::: Records provided

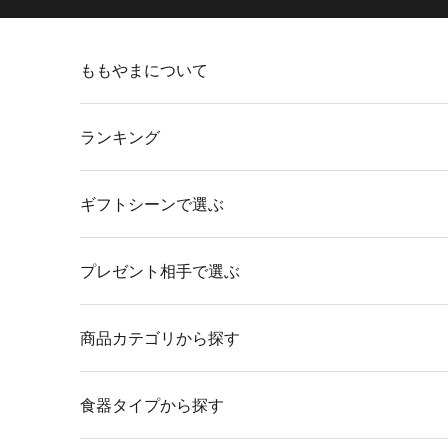
コンテンツへスキップ
ももやまについて
ランキング
ギフトシーンで選ぶ
プレゼント相手で選ぶ
商品カテゴリから探す
食器タイプから探す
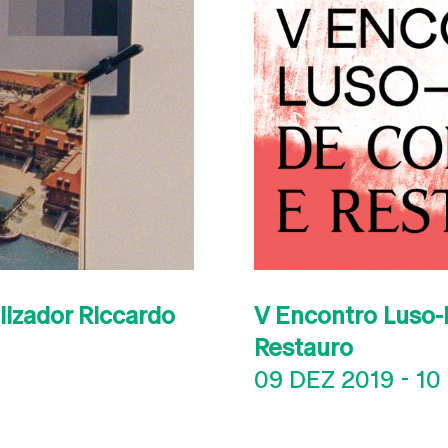
lizador Riccardo
V Encontro Luso-
Restauro
09 DEZ 2019
-
10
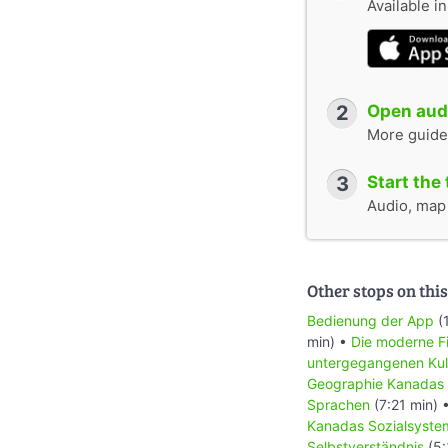
Available i
2
Open audi
More guide
3
Start the 
Audio, map &
Other stops on this
Bedienung der App
(
min) •
Die moderne Fi
untergegangenen Kul
Geographie Kanadas
Sprachen
(7:21 min) 
Kanadas Sozialsyste
Selbstverständnis
(5:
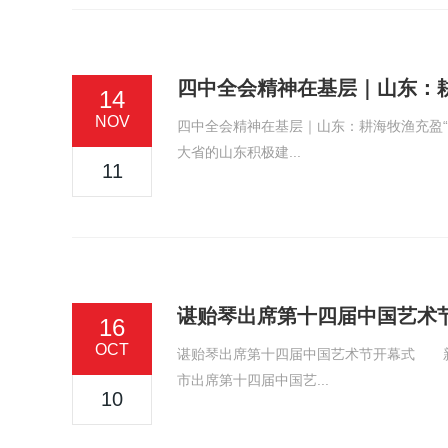
四中全会精神在基层｜山东：耕
14
NOV
四中全会精神在基层｜山东：耕海牧渔充盈“蓝色
大省的山东积极建...
11
谌贻琴出席第十四届中国艺术
16
OCT
谌贻琴出席第十四届中国艺术节开幕式 新华
市出席第十四届中国艺...
10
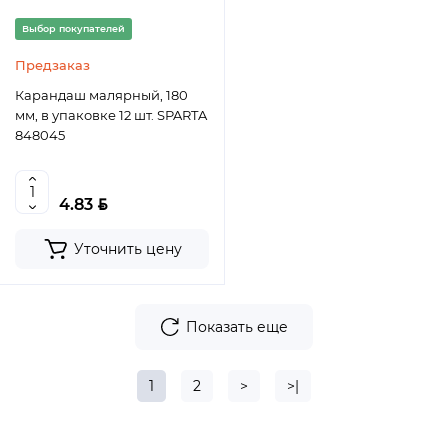
Выбор покупателей
Предзаказ
Карандаш малярный, 180
мм, в упаковке 12 шт. SPARTA
848045
BYN
4.83
Уточнить цену
Показать еще
1
2
>
>|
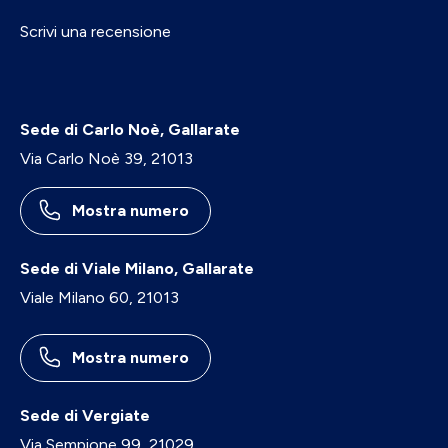
Scrivi una recensione
Sede di Carlo Noè, Gallarate
Via Carlo Noè 39, 21013
Mostra numero
Sede di Viale Milano, Gallarate
Viale Milano 60, 21013
Mostra numero
Sede di Vergiate
Via Sempione 99, 21029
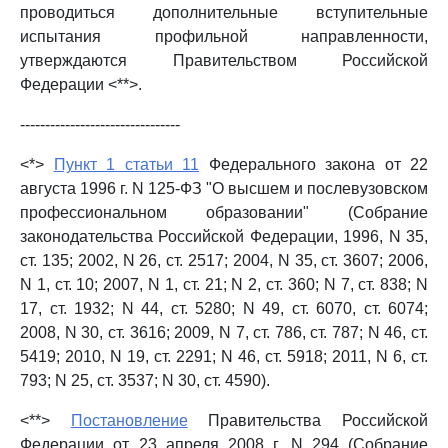
проводиться дополнительные вступительные
испытания профильной направленности,
утверждаются Правительством Российской
Федерации <**>.
--------------------------------
<*>
Пункт 1 статьи 11
Федерального закона от 22
августа 1996 г. N 125-ФЗ "О высшем и послевузовском
профессиональном образовании" (Собрание
законодательства Российской Федерации, 1996, N 35,
ст. 135; 2002, N 26, ст. 2517; 2004, N 35, ст. 3607; 2006,
N 1, ст. 10; 2007, N 1, ст. 21; N 2, ст. 360; N 7, ст. 838; N
17, ст. 1932; N 44, ст. 5280; N 49, ст. 6070, ст. 6074;
2008, N 30, ст. 3616; 2009, N 7, ст. 786, ст. 787; N 46, ст.
5419; 2010, N 19, ст. 2291; N 46, ст. 5918; 2011, N 6, ст.
793; N 25, ст. 3537; N 30, ст. 4590).
<**>
Постановление
Правительства Российской
Федерации от 23 апреля 2008 г. N 294 (Собрание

::::::

Exactly how many lines of the records hold "Собрание"? Give the number without any words.

2